* Problem requirements: Make an exact copy of all the entries, with the pictures left out.

Extracted page text data
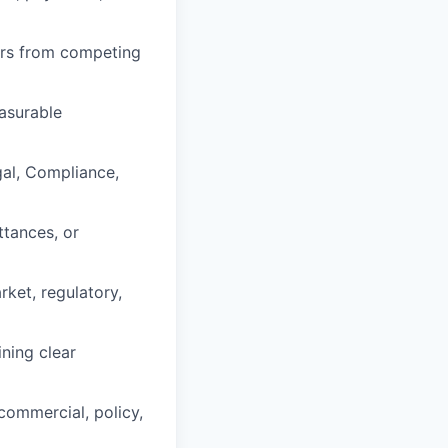
ers from competing
asurable
gal, Compliance,
ttances, or
ket, regulatory,
ning clear
commercial, policy,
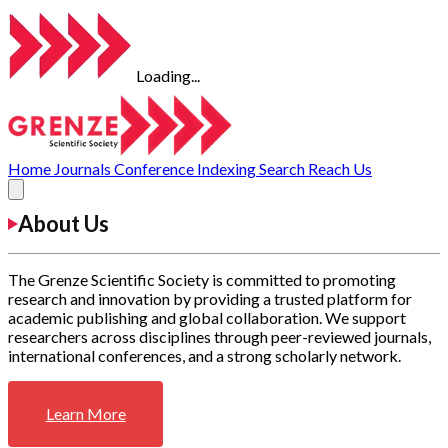
Loading...
Home
Journals
Conference
Indexing
Search
Reach Us
About Us
The Grenze Scientific Society is committed to promoting
research and innovation by providing a trusted platform for
academic publishing and global collaboration. We support
researchers across disciplines through peer-reviewed journals,
international conferences, and a strong scholarly network.
Learn More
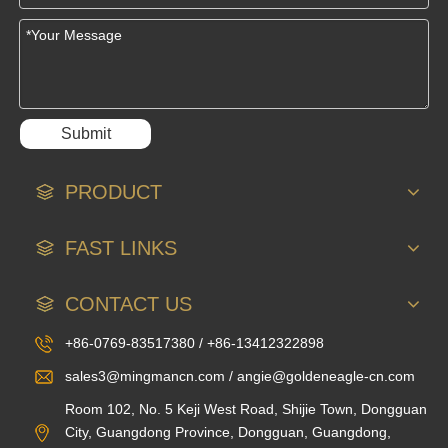
Submit
PRODUCT
FAST LINKS
CONTACT US
+86-0769-83517380 / +86-13412322898
sales3@mingmancn.com / angie@goldeneagle-cn.com
Room 102, No. 5 Keji West Road, Shijie Town, Dongguan
City, Guangdong Province, Dongguan, Guangdong,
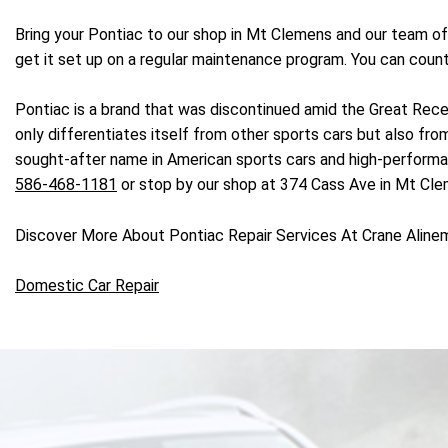
Bring your Pontiac to our shop in Mt Clemens and our team of
get it set up on a regular maintenance program. You can count
Pontiac is a brand that was discontinued amid the Great Reces
only differentiates itself from other sports cars but also f
sought-after name in American sports cars and high-performance
586-468-1181
or stop by our shop at 374 Cass Ave in Mt Cle
Discover More About Pontiac Repair Services At Crane Aline
Domestic Car Repair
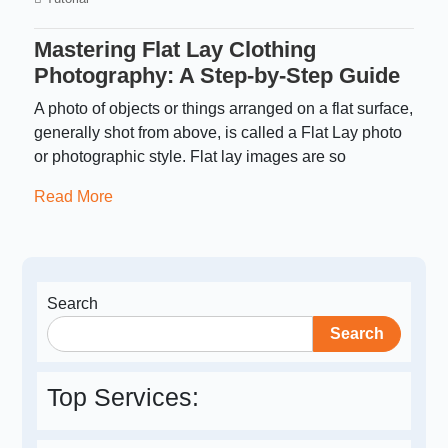
Mastering Flat Lay Clothing
Photography: A Step-by-Step Guide
A photo of objects or things arranged on a flat surface,
generally shot from above, is called a Flat Lay photo
or photographic style. Flat lay images are so
Read More
Search
Search
Top Services:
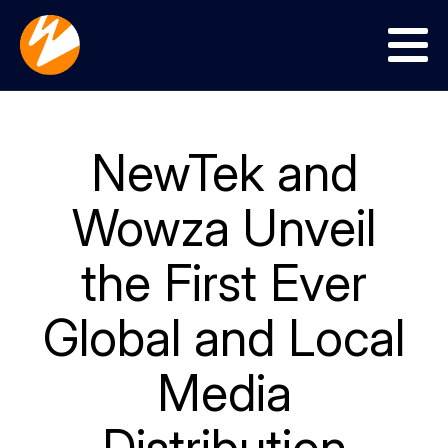
Menu
NewTek and
Wowza Unveil
the First Ever
Global and Local
Media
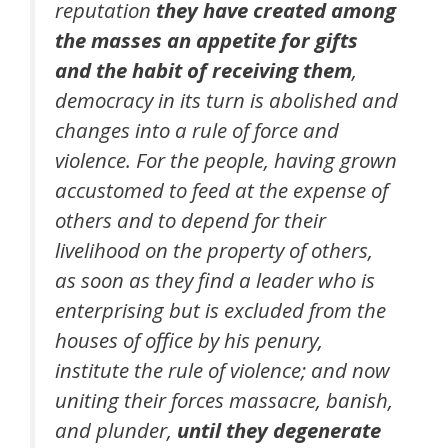
reputation
they have created among
the masses an appetite for gifts
and the habit of receiving them
,
democracy in its turn is abolished and
changes into a rule of force and
violence. For the people, having grown
accustomed to feed at the expense of
others and to depend for their
livelihood on the property of others,
as soon as they find a leader who is
enterprising but is excluded from the
houses of office by his penury,
institute the rule of violence; and now
uniting their forces massacre, banish,
and plunder,
until they degenerate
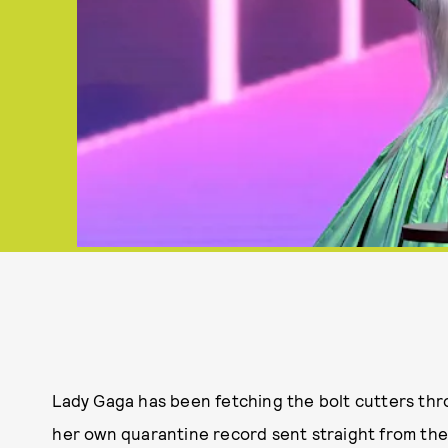
Lady Gaga has been fetching the bolt cutters thr
her own quarantine record sent straight from the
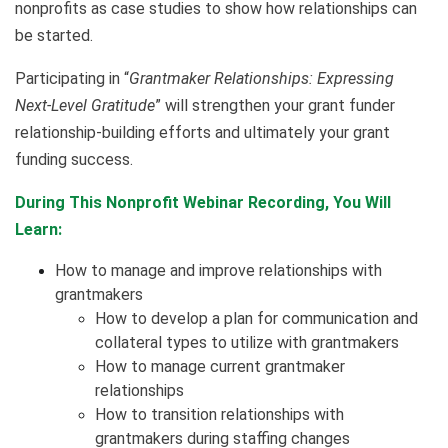
nonprofits as case studies to show how relationships can
be started.
Participating in “
Grantmaker Relationships: Expressing
Next-Level Gratitude
” will strengthen your grant funder
relationship-building efforts and ultimately your grant
funding success.
During This Nonprofit Webinar Recording, You Will
Learn:
How to manage and improve relationships with
grantmakers
How to develop a plan for communication and
collateral types to utilize with grantmakers
How to manage current grantmaker
relationships
How to transition relationships with
grantmakers during staffing changes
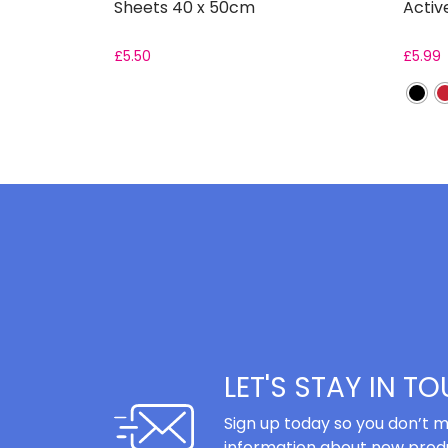
Sheets 40 x 50cm
Activ
£
5.50
£
5.99
LET'S STAY IN T
Sign up today so you don’t m
information about new produ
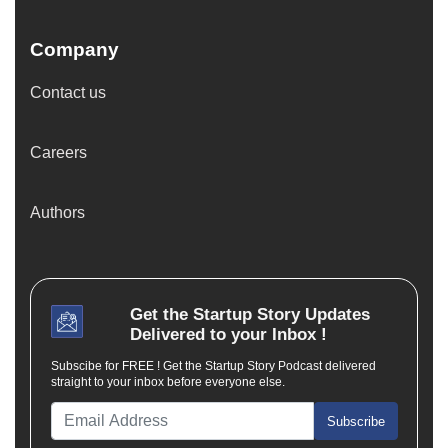
Company
Contact us
Careers
Authors
Get the
Startup Story
Updates
Delivered to your Inbox !
Subscibe for FREE ! Get the Startup Story Podcast delivered
straight to your inbox before everyone else.
Subscribe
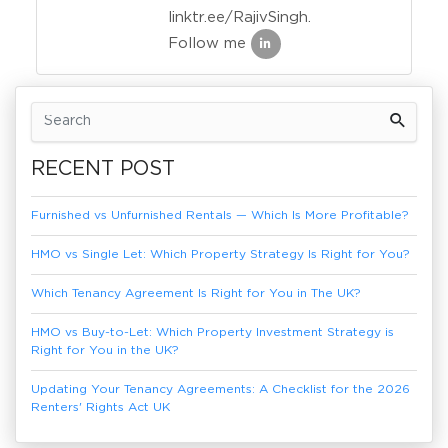
linktr.ee/RajivSingh.
Follow me
Previous Article
Next Article
RECENT POST
Furnished vs Unfurnished Rentals — Which Is More Profitable?
HMO vs Single Let: Which Property Strategy Is Right for You?
Which Tenancy Agreement Is Right for You in The UK?
HMO vs Buy-to-Let: Which Property Investment Strategy is
Right for You in the UK?
Updating Your Tenancy Agreements: A Checklist for the 2026
Renters' Rights Act UK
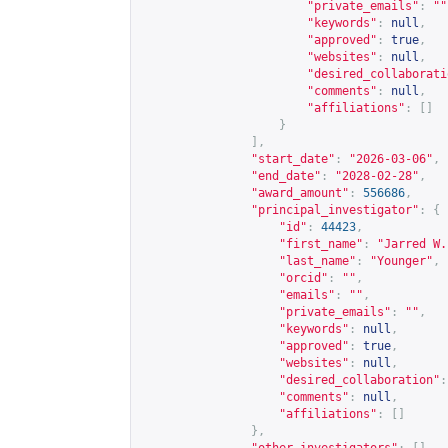
"private_emails"
:
""
"keywords"
:
null
,
"approved"
:
true
,
"websites"
:
null
,
"desired_collaborati
"comments"
:
null
,
"affiliations"
:
[]
}
],
"start_date"
:
"2026-03-06"
,
"end_date"
:
"2028-02-28"
,
"award_amount"
:
556686
,
"principal_investigator"
:
{
"id"
:
44423
,
"first_name"
:
"Jarred W.
"last_name"
:
"Younger"
,
"orcid"
:
""
,
"emails"
:
""
,
"private_emails"
:
""
,
"keywords"
:
null
,
"approved"
:
true
,
"websites"
:
null
,
"desired_collaboration"
:
"comments"
:
null
,
"affiliations"
:
[]
},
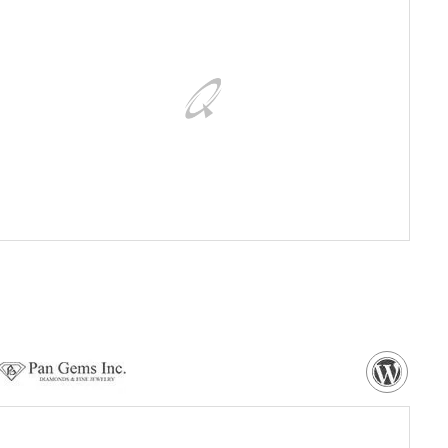
VISIT WEBSITE
NEED MORE DETAILS?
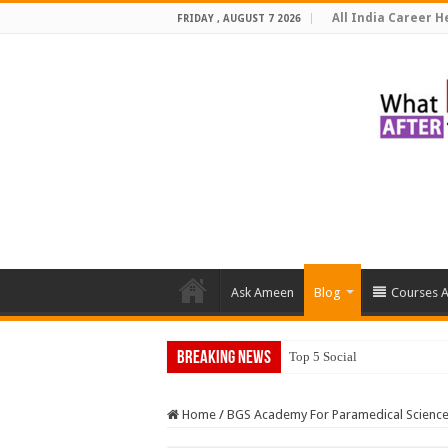
All India Career He
FRIDAY , AUGUST 7 2026
Ask Ameen
Blog
Courses A
Breaking News
Top 5 Social Media Jobs 202
Home
/
BGS Academy For Paramedical Scienc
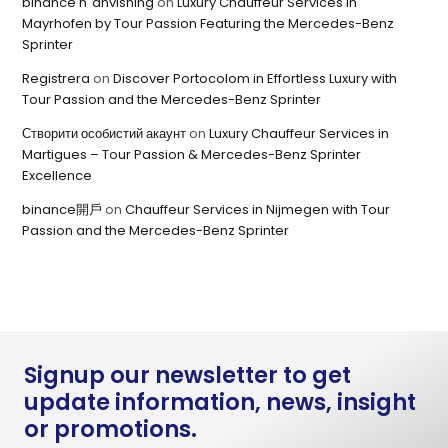
binance h"anvisning
on
Luxury Chauffeur Services in
Mayrhofen by Tour Passion Featuring the Mercedes-Benz
Sprinter
Registrera
on
Discover Portocolom in Effortless Luxury with
Tour Passion and the Mercedes-Benz Sprinter
Створити особистий акаунт
on
Luxury Chauffeur Services in
Martigues – Tour Passion & Mercedes-Benz Sprinter
Excellence
binance開戶
on
Chauffeur Services in Nijmegen with Tour
Passion and the Mercedes-Benz Sprinter
Signup our newsletter to get
update information, news, insight
or promotions.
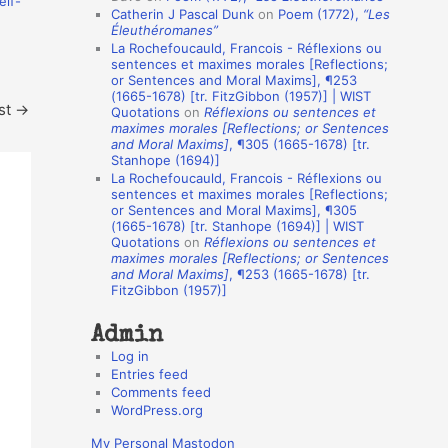
elf-
Catherin J Pascal Dunk
on
Poem (1772),
“Les
o
Éleuthéromanes”
La Rochefoucauld, Francois - Réflexions ou
n
sentences et maximes morales [Reflections;
A
or Sentences and Moral Maxims], ¶253
(1665-1678) [tr. FitzGibbon (1957)] | WIST
u
st
→
Quotations
on
Réflexions ou sentences et
t
maximes morales [Reflections; or Sentences
and Moral Maxims]
, ¶305 (1665-1678) [tr.
h
Stanhope (1694)]
La Rochefoucauld, Francois - Réflexions ou
o
sentences et maximes morales [Reflections;
r
or Sentences and Moral Maxims], ¶305
(1665-1678) [tr. Stanhope (1694)] | WIST
s
Quotations
on
Réflexions ou sentences et
maximes morales [Reflections; or Sentences
and Moral Maxims]
, ¶253 (1665-1678) [tr.
FitzGibbon (1957)]
Admin
Log in
Entries feed
Comments feed
WordPress.org
My Personal Mastodon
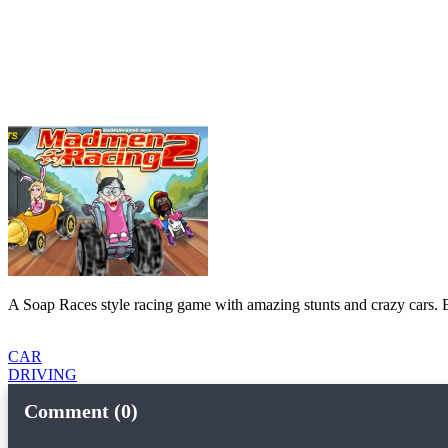
A Soap Races style racing game with amazing stunts and crazy cars. E
CAR
DRIVING
Comment (0)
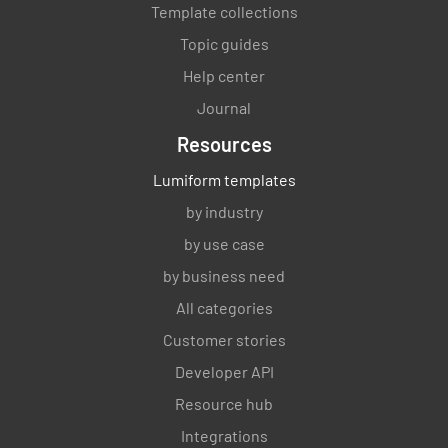
Template collections
Topic guides
Help center
Journal
Resources
Lumiform templates
by industry
by use case
by business need
All categories
Customer stories
Developer API
Resource hub
Integrations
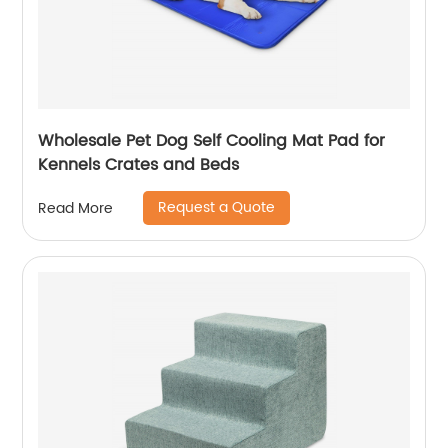
Wholesale Pet Dog Self Cooling Mat Pad for
Kennels Crates and Beds
Request a Quote
Read More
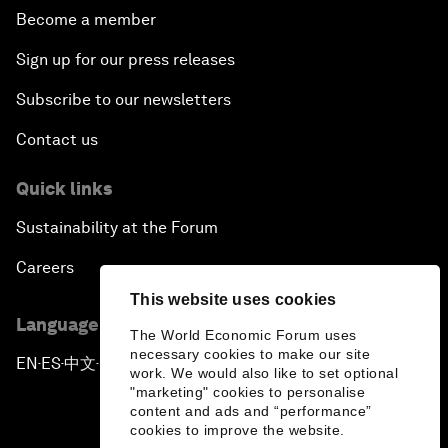
Become a member
Sign up for our press releases
Subscribe to our newsletters
Contact us
Quick links
Sustainability at the Forum
Careers
This website uses cookies
Language editions
The World Economic Forum uses
necessary cookies to make our site
EN
ES
中文
日本語
▪
▪
▪
work. We would also like to set optional
"marketing" cookies to personalise
content and ads and “performance”
cookies to improve the website.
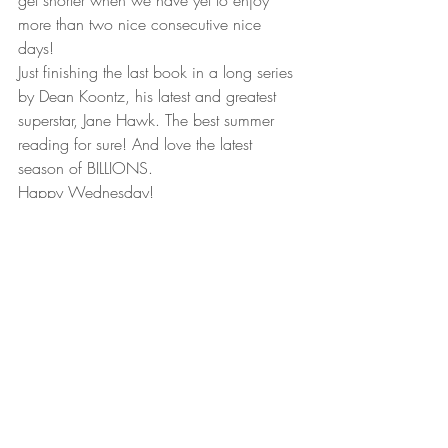
get shorter when we have yet to enjoy 
more than two nice consecutive nice 
days! 
Just finishing the last book in a long series 
by Dean Koontz, his latest and greatest 
superstar, Jane Hawk. The best summer 
reading for sure! And love the latest 
season of BILLIONS.  
Happy Wednesday!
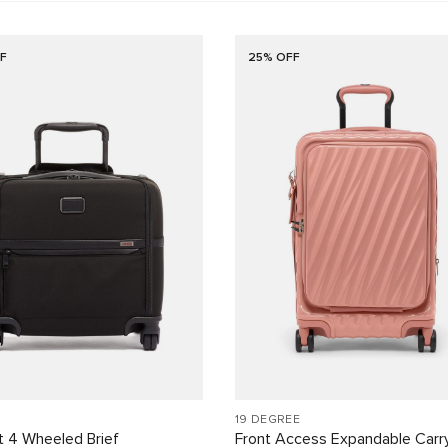
F
25% OFF
19 DEGREE
 4 Wheeled Brief
Front Access Expandable Carr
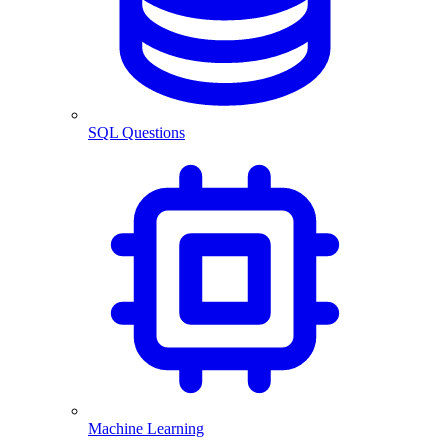
SQL Questions
Machine Learning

* Your response:
ers from competing
asurable
gal, Compliance,
ttances, or
ket, regulatory,
ning clear
commercial, policy,
Loading...
Home
Journals
Conference
Indexing
Search
Reach Us
About Us
The Grenze Scientific Society is committed to promoting
research and innovation by providing a trusted platform for
academic publishing and global collaboration. We support
researchers across disciplines through peer-reviewed journals,
international conferences, and a strong scholarly network.
Learn More
Submit
PRODUCT
FAST LINKS
CONTACT US
+86-0769-83517380 / +86-13412322898
sales3@mingmancn.com / angie@goldeneagle-cn.com
Room 102, No. 5 Keji West Road, Shijie Town, Dongguan
City, Guangdong Province, Dongguan, Guangdong,
Bring your Pontiac to our shop in Mt Clemens and our team of
get it set up on a regular maintenance program. You can count
Pontiac is a brand that was discontinued amid the Great Reces
only differentiates itself from other sports cars but also f
sought-after name in American sports cars and high-performance
586-468-1181
or stop by our shop at 374 Cass Ave in Mt Cle
Discover More About Pontiac Repair Services At Crane Aline
Domestic Car Repair
Mastering Flat Lay Clothing
Photography: A Step-by-Step Guide
A photo of objects or things arranged on a flat surface,
generally shot from above, is called a Flat Lay photo
or photographic style. Flat lay images are so
Read More
Search
Search
Top Services:
Menu
NewTek and
Wowza Unveil
the First Ever
Global and Local
Media
reputation
they have created among
the masses an appetite for gifts
and the habit of receiving them
,
democracy in its turn is abolished and
changes into a rule of force and
violence. For the people, having grown
accustomed to feed at the expense of
others and to depend for their
livelihood on the property of others,
as soon as they find a leader who is
enterprising but is excluded from the
houses of office by his penury,
institute the rule of violence; and now
uniting their forces massacre, banish,
and plunder,
until they degenerate
Lady Gaga has been fetching the bolt cutters thr
her own quarantine record sent straight from the
nonprofits as case studies to show how relationships can
be started.
Participating in “
Grantmaker Relationships: Expressing
Next-Level Gratitude
” will strengthen your grant funder
relationship-building efforts and ultimately your grant
funding success.
During This Nonprofit Webinar Recording, You Will
Learn:
How to manage and improve relationships with
grantmakers
How to develop a plan for communication and
collateral types to utilize with grantmakers
How to manage current grantmaker
relationships
How to transition relationships with
grantmakers during staffing changes
Sheets 40 x 50cm
Activ
£
5.50
£
5.99
LET'S STAY IN T
Sign up today so you don’t m
information about new produ
Company
Contact us
Careers
Authors
Get the
Startup Story
Updates
Delivered to your Inbox !
Subscibe for FREE ! Get the Startup Story Podcast delivered
straight to your inbox before everyone else.
Subscribe
linktr.ee/RajivSingh.
Follow me
Previous Article
Next Article
RECENT POST
Furnished vs Unfurnished Rentals — Which Is More Profitable?
HMO vs Single Let: Which Property Strategy Is Right for You?
Which Tenancy Agreement Is Right for You in The UK?
HMO vs Buy-to-Let: Which Property Investment Strategy is
Right for You in the UK?
Updating Your Tenancy Agreements: A Checklist for the 2026
Renters' Rights Act UK
"private_emails"
:
""
"keywords"
:
null
,
"approved"
:
true
,
"websites"
:
null
,
"desired_collaborati
"comments"
:
null
,
"affiliations"
:
[]
}
],
"start_date"
:
"2026-03-06"
,
"end_date"
:
"2028-02-28"
,
"award_amount"
:
556686
,
"principal_investigator"
:
{
"id"
:
44423
,
"first_name"
:
"Jarred W.
"last_name"
:
"Younger"
,
"orcid"
:
""
,
"emails"
:
""
,
"private_emails"
:
""
,
"keywords"
:
null
,
"approved"
:
true
,
"websites"
:
null
,
"desired_collaboration"
:
"comments"
:
null
,
"affiliations"
:
[]
},
VISIT WEBSITE
NEED MORE DETAILS?
All India Career He
FRIDAY , AUGUST 7 2026
Ask Ameen
Blog
Courses A
Breaking News
Top 5 Social Media Jobs 202
Home
/
BGS Academy For Paramedical Scienc
binance h"anvisning
on
Luxury Chauffeur Services in
Mayrhofen by Tour Passion Featuring the Mercedes-Benz
Sprinter
Registrera
on
Discover Portocolom in Effortless Luxury with
Tour Passion and the Mercedes-Benz Sprinter
Створити особистий акаунт
on
Luxury Chauffeur Services in
Martigues – Tour Passion & Mercedes-Benz Sprinter
Excellence
binance開戶
on
Chauffeur Services in Nijmegen with Tour
Passion and the Mercedes-Benz Sprinter
Signup our newsletter to get
update information, news, insight
or promotions.
elf-
Catherin J Pascal Dunk
on
Poem (1772),
“Les
o
Éleuthéromanes”
La Rochefoucauld, Francois - Réflexions ou
n
sentences et maximes morales [Reflections;
A
or Sentences and Moral Maxims], ¶253
(1665-1678) [tr. FitzGibbon (1957)] | WIST
u
st
→
Quotations
on
Réflexions ou sentences et
t
maximes morales [Reflections; or Sentences
and Moral Maxims]
, ¶305 (1665-1678) [tr.
h
Stanhope (1694)]
La Rochefoucauld, Francois - Réflexions ou
o
sentences et maximes morales [Reflections;
r
or Sentences and Moral Maxims], ¶305
(1665-1678) [tr. Stanhope (1694)] | WIST
s
Quotations
on
Réflexions ou sentences et
maximes morales [Reflections; or Sentences
and Moral Maxims]
, ¶253 (1665-1678) [tr.
FitzGibbon (1957)]
Admin
Log in
Entries feed
Comments feed
WordPress.org
My Personal Mastodon
A Soap Races style racing game with amazing stunts and crazy cars. E
CAR
DRIVING
Comment (0)
Template collections
Topic guides
Help center
Journal
Resources
Lumiform templates
by industry
by use case
by business need
All categories
Customer stories
Developer API
Resource hub
Integrations
Wholesale Pet Dog Self Cooling Mat Pad for
Kennels Crates and Beds
Request a Quote
Read More
Become a member
Sign up for our press releases
Subscribe to our newsletters
Contact us
Quick links
Sustainability at the Forum
Careers
This website uses cookies
Language editions
The World Economic Forum uses
necessary cookies to make our site
EN
ES
中文
日本語
▪
▪
▪
work. We would also like to set optional
"marketing" cookies to personalise
content and ads and “performance”
cookies to improve the website.
get shorter when we have yet to enjoy 
more than two nice consecutive nice 
days! 
Just finishing the last book in a long series 
by Dean Koontz, his latest and greatest 
superstar, Jane Hawk. The best summer 
reading for sure! And love the latest 
season of BILLIONS.  
Happy Wednesday!
F
25% OFF
19 DEGREE
 4 Wheeled Brief
Front Access Expandable Carr
SQL Questions
Machine Learning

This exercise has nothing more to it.